Stored data entries
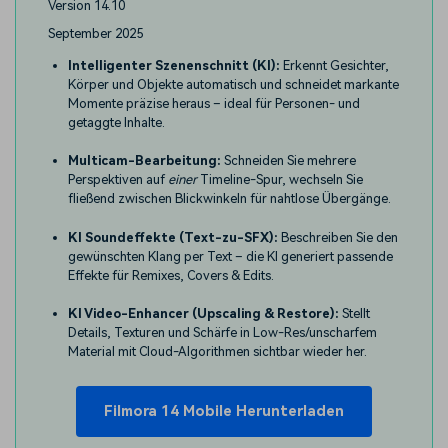
Version 14.10
September 2025
Intelligenter Szenenschnitt (KI):
Erkennt Gesichter,
Körper und Objekte automatisch und schneidet markante
Momente präzise heraus – ideal für Personen- und
getaggte Inhalte.
Multicam-Bearbeitung:
Schneiden Sie mehrere
Perspektiven auf
einer
Timeline-Spur, wechseln Sie
fließend zwischen Blickwinkeln für nahtlose Übergänge.
KI Soundeffekte (Text-zu-SFX):
Beschreiben Sie den
gewünschten Klang per Text – die KI generiert passende
Effekte für Remixes, Covers & Edits.
KI Video-Enhancer (Upscaling & Restore):
Stellt
Details, Texturen und Schärfe in Low-Res/unscharfem
Material mit Cloud-Algorithmen sichtbar wieder her.
Filmora 14 Mobile Herunterladen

*Exercise prompt*. Every line from the one containing "Material mit Cloud-Algorithmen" through the last line of the entries should be output exactly; nothing else belongs in the reply.

*Result of this task*.
Material mit Cloud-Algorithmen sichtbar wieder her.
Filmora 14 Mobile Herunterladen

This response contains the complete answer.